Collected data:
****

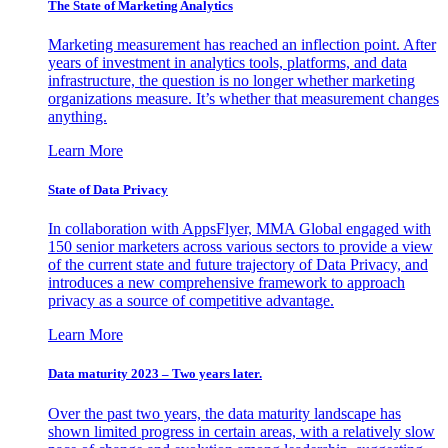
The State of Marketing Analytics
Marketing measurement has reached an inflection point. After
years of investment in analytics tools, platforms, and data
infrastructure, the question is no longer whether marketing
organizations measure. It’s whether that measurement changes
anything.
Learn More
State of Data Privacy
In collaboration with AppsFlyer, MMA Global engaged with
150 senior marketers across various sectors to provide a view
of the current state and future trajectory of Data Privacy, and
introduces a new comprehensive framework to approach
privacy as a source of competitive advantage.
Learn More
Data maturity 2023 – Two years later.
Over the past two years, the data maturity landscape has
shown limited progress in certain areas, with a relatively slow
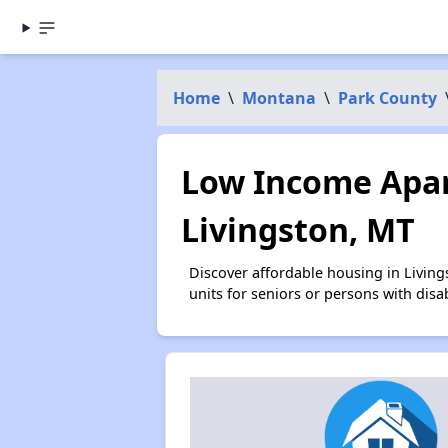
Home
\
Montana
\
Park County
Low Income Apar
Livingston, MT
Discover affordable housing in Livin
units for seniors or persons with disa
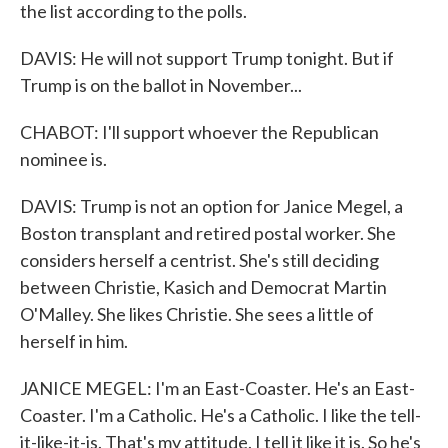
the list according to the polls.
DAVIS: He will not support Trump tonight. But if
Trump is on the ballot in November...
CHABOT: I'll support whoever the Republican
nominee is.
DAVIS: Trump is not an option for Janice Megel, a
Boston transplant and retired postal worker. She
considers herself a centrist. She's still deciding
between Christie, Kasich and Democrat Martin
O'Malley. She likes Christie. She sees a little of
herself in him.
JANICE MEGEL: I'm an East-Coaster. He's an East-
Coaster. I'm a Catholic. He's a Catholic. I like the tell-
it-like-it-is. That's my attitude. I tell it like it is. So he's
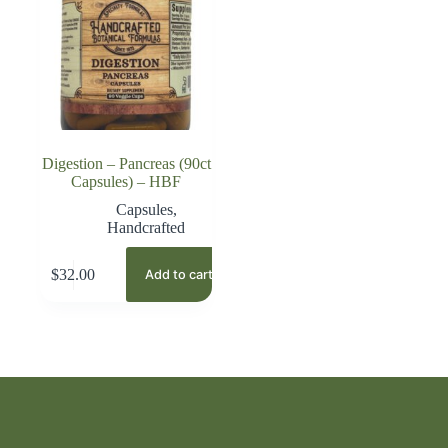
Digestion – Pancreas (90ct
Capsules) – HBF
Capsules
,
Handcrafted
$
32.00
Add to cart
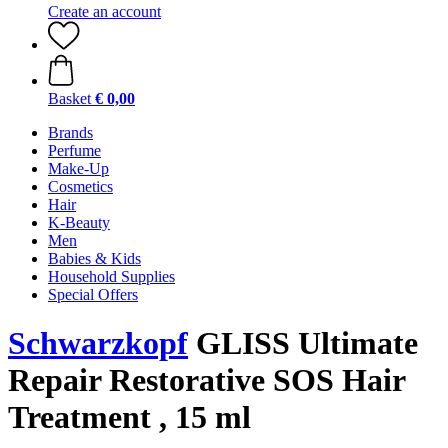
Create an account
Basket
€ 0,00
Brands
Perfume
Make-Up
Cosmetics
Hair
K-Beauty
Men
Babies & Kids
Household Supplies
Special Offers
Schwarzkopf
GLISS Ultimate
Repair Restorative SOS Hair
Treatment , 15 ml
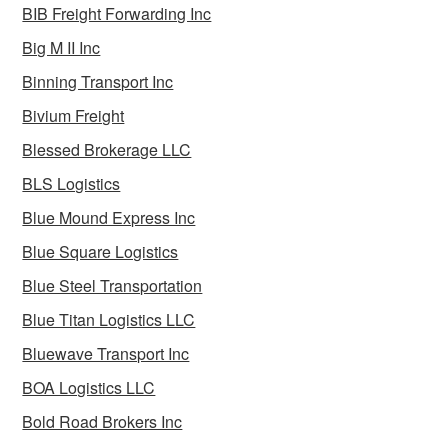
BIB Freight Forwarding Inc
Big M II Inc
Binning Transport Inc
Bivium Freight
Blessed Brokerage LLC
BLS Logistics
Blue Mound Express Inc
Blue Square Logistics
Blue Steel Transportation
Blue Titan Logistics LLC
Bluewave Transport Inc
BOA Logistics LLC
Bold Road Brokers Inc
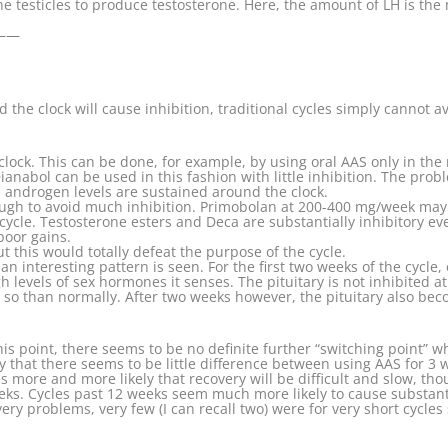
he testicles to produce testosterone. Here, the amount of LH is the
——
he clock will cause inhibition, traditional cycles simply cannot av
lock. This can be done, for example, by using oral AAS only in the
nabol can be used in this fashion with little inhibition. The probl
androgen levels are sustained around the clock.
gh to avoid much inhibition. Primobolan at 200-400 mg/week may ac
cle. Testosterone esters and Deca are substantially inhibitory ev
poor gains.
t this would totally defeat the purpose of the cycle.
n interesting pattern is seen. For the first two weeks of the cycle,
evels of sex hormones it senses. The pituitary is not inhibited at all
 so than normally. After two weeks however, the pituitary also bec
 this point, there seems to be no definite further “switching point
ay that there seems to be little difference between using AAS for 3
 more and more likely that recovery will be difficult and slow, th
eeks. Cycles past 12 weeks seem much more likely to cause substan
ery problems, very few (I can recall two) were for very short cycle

****

**YOUR TASK:** From the data, list each line in which the string "will" appears.

**RESPONSE TO THE EXERCISE:**
DAVIS: He will not support Trump tonight. But if
he clock will cause inhibition, traditional cycles simply cannot av
 more and more likely that recovery will be difficult and slow, th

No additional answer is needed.